The suit in the inferior 'court of Hartselle, Ala., was' for the sum of $100. One count of the complaint was for the wrongful taking of the cotton, another for the conversion, and another for the destruction of plaintiff’s lien on the cot*325ton. Recovery on counts 1 and 2 must be supported by the legal title to the cotton at the time of its conversion. The undisputed evidence shows that the legal title to the cotton was in P. G. Kimbrough & Go. at the time of the taking. Plaintiff , was not entitled to recover on either counts 1 or 2 of the complaint. When properly invoked thereto, the court will give the affirmative charge as to said counts. However, the charges requested and refused (1 and 2) required the jury to “find for the defendant in count 1” and “must find for the defendant on count 2 of the complaint.” These charges were defective as pointed out in Goldstein v. Leake, 36 So. 458, 138 Ala. 573; Brotherhood, etc., v. Milner, 69 So. 10, 193 Ala. 68; Boshell v. Cunningham, 76 So. 937, 200 Ala. 579; Polytinsky v. Johnston, 99 So. 839, 211 Ala. 99.
The court committed no error in allowing introduction in evidence of the mortgage of Buck Romaines, the tenant, and Paris Draper, his landlord, to P. G. Kimbrough & Co., to secure advances to the tenant.
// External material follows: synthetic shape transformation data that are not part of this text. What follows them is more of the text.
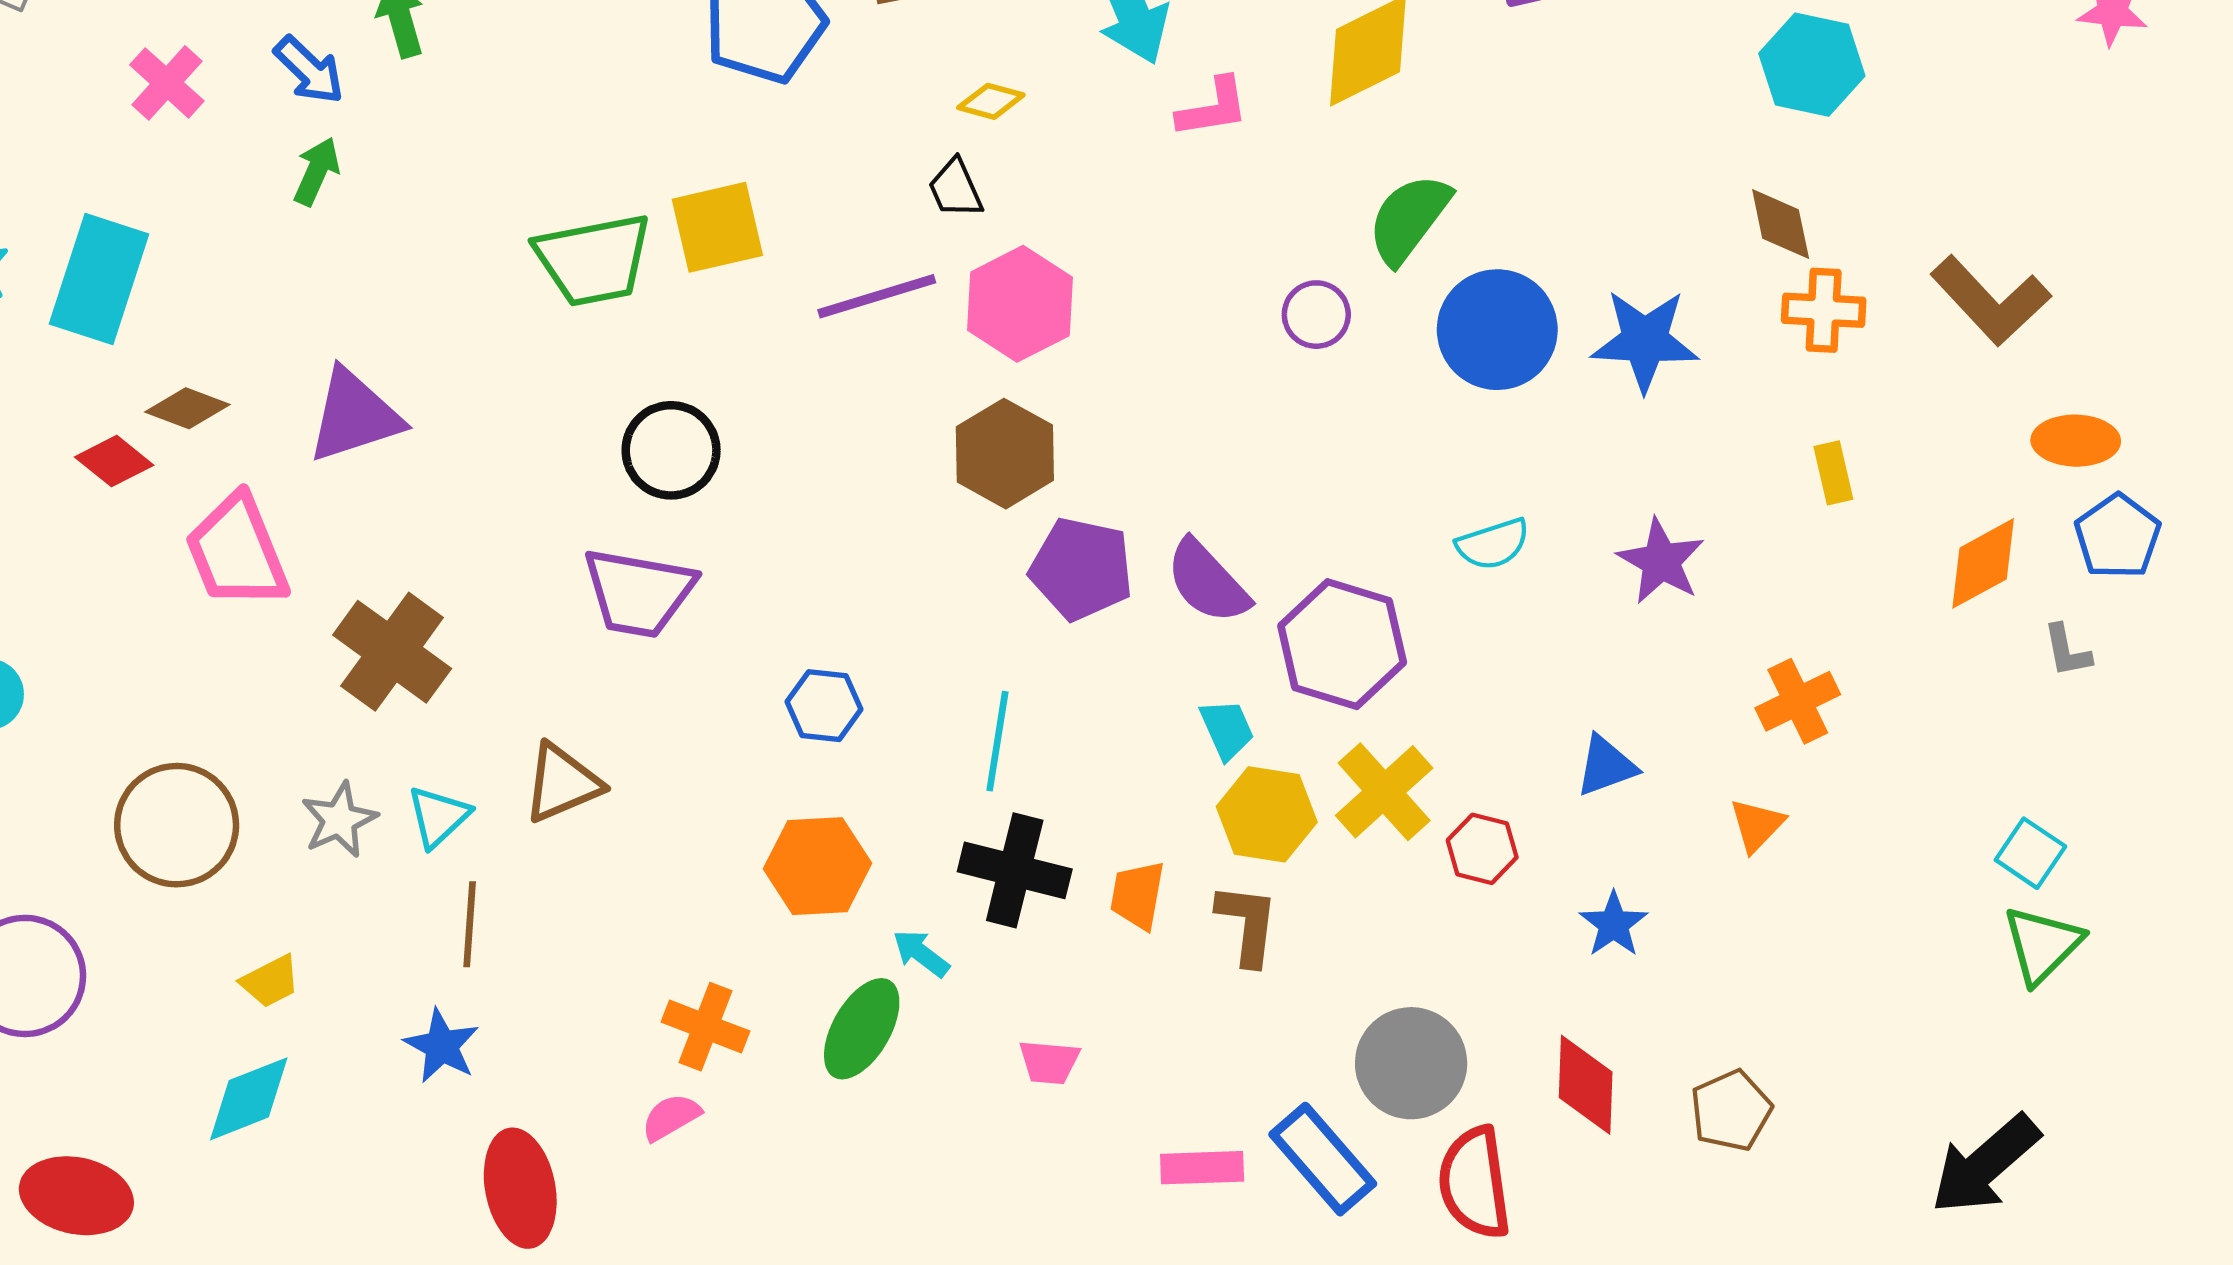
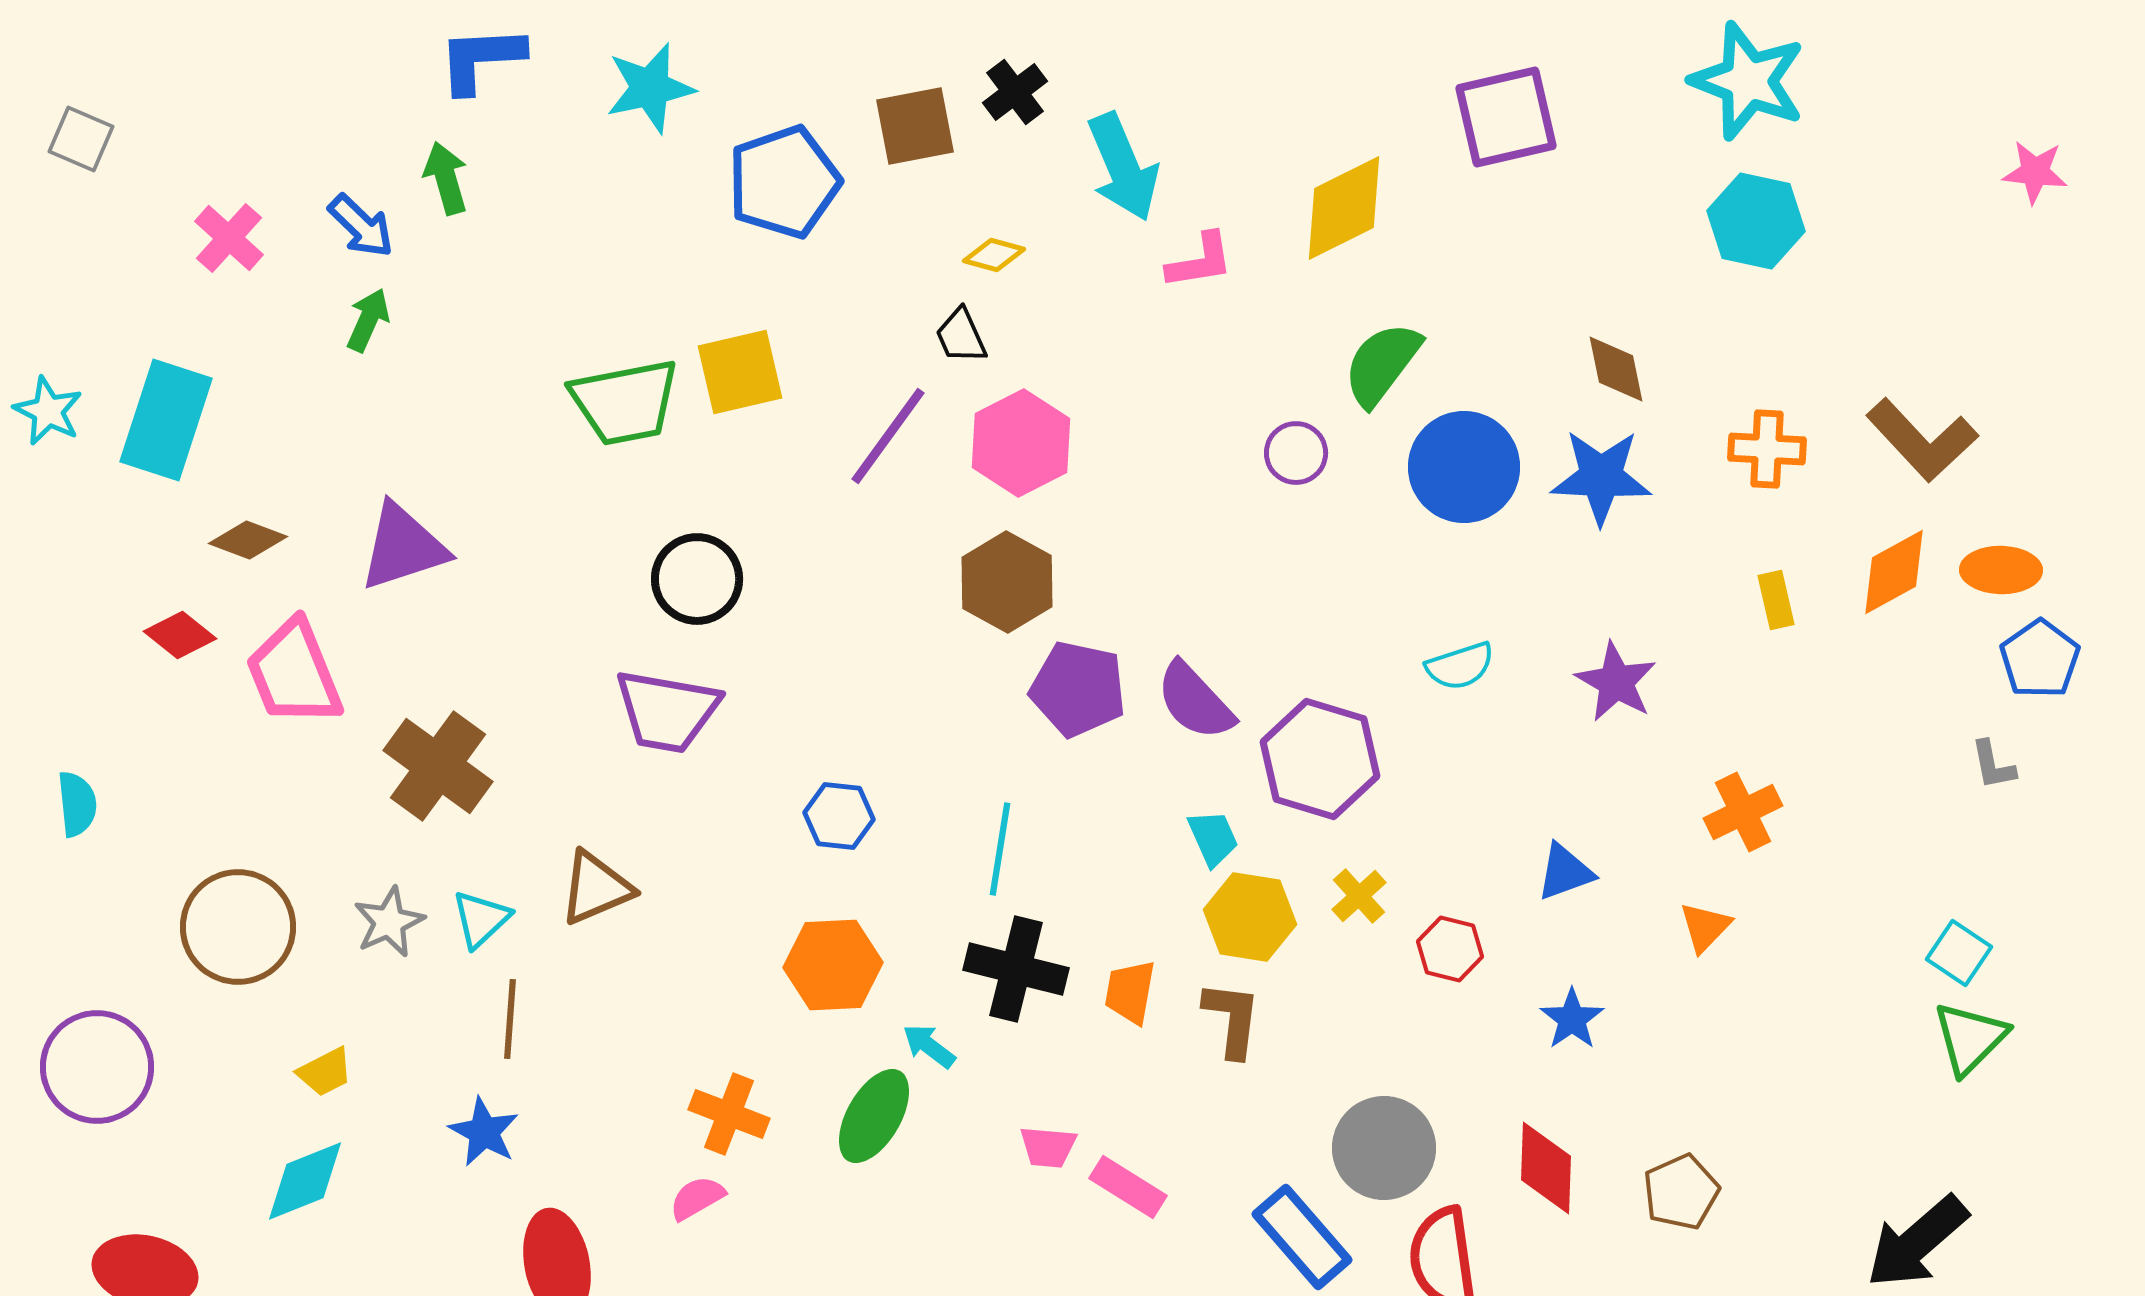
brown diamond: (1781, 224) -> (1616, 369), moved
purple line: (877, 296) -> (888, 436), turned -37
red diamond: (114, 461) -> (180, 635), moved
orange diamond: (1983, 563) -> (1894, 572), moved
yellow cross: (1384, 792) -> (1359, 896), size x0.6
pink rectangle: (1202, 1168) -> (1128, 1187), moved, turned 34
Though the evidence showed that at the time of the taking of the cotton, and at the time of the bringing of the suit, this mortgage had not been transferred from Kimbrough & Co. to plaintiff, Paris Draper, it was nevertheless competent evidence tending to show that the landlord became bound for advances by Kimbrough to Romaines at the time and for the amount indicated — this in connection with the other evidence that Draper paid on said advances the sum of $176.
The court did not err in refusing defendant’s motion for a new trial. The undisputed_ facts show that suit was commenced in the inferior court of Hartselle, a court with a limited jurisdiction to the amount of $100, and judgment was against defendant; that it was appealed to the Morgan county court, where the judgment rendered was for $104.22. The item of interest for the two or more years on the $100 was more than the excess over the amount originally sued for; and there was no error in not granting said motion for a new trial. Peerson v. Johnson & Johnson, 96 So. 136, 209 Ala. 259; R. & D. R. Co. v. Hutto, 14 So. 875, 102 Ala. 575; Pruitt v. Stuart, 5 Ala. 112.
The judgment of the county court is affirmed.
Affirmed.
ANDERSON, C. J., and SOMERVILLE and BOULDIN, JJ., concur.